:: About this exercise ::
Please give again, word for word, the line that contains "See the attached image. <item>left" and every line after it to the end of the data, with no other lines.

:: Exercise materials ::

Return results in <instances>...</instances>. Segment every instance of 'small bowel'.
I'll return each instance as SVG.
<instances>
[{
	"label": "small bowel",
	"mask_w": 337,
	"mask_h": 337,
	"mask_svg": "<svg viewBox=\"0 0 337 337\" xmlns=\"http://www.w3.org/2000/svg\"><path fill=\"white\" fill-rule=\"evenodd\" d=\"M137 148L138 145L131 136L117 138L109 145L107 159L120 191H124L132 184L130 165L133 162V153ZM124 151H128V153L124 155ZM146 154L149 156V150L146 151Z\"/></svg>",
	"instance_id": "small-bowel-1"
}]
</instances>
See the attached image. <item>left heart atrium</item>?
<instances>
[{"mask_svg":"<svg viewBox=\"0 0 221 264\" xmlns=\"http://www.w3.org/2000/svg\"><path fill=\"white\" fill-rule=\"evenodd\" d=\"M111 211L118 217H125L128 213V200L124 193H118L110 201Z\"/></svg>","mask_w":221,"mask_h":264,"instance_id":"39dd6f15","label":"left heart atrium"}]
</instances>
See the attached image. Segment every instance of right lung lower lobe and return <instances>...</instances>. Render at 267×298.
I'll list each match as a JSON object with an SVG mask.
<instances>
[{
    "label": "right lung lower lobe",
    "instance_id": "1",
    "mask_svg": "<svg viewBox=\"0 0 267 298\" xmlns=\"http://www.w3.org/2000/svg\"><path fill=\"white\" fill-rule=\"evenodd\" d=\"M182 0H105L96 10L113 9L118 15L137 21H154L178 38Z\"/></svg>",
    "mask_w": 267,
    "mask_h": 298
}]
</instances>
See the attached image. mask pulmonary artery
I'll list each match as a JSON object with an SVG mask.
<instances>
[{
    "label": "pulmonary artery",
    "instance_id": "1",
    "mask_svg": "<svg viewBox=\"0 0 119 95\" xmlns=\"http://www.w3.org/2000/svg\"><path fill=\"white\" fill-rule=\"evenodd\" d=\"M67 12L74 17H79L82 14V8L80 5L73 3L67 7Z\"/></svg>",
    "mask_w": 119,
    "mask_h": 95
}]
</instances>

:: Result of this task ::
See the attached image. <item>left heart atrium</item>?
<instances>
[{"mask_svg":"<svg viewBox=\"0 0 221 264\" xmlns=\"http://www.w3.org/2000/svg\"><path fill=\"white\" fill-rule=\"evenodd\" d=\"M111 211L118 217H125L128 213V200L124 193H118L110 201Z\"/></svg>","mask_w":221,"mask_h":264,"instance_id":"39dd6f15","label":"left heart atrium"}]
</instances>
See the attached image. Segment every instance of right lung lower lobe and return <instances>...</instances>. Render at 267×298.
I'll list each match as a JSON object with an SVG mask.
<instances>
[{
    "label": "right lung lower lobe",
    "instance_id": "1",
    "mask_svg": "<svg viewBox=\"0 0 267 298\" xmlns=\"http://www.w3.org/2000/svg\"><path fill=\"white\" fill-rule=\"evenodd\" d=\"M182 0H105L96 10L113 9L118 15L137 21H154L178 38Z\"/></svg>",
    "mask_w": 267,
    "mask_h": 298
}]
</instances>
See the attached image. mask pulmonary artery
I'll list each match as a JSON object with an SVG mask.
<instances>
[{
    "label": "pulmonary artery",
    "instance_id": "1",
    "mask_svg": "<svg viewBox=\"0 0 119 95\" xmlns=\"http://www.w3.org/2000/svg\"><path fill=\"white\" fill-rule=\"evenodd\" d=\"M67 12L74 17H79L82 14V8L80 5L73 3L67 7Z\"/></svg>",
    "mask_w": 119,
    "mask_h": 95
}]
</instances>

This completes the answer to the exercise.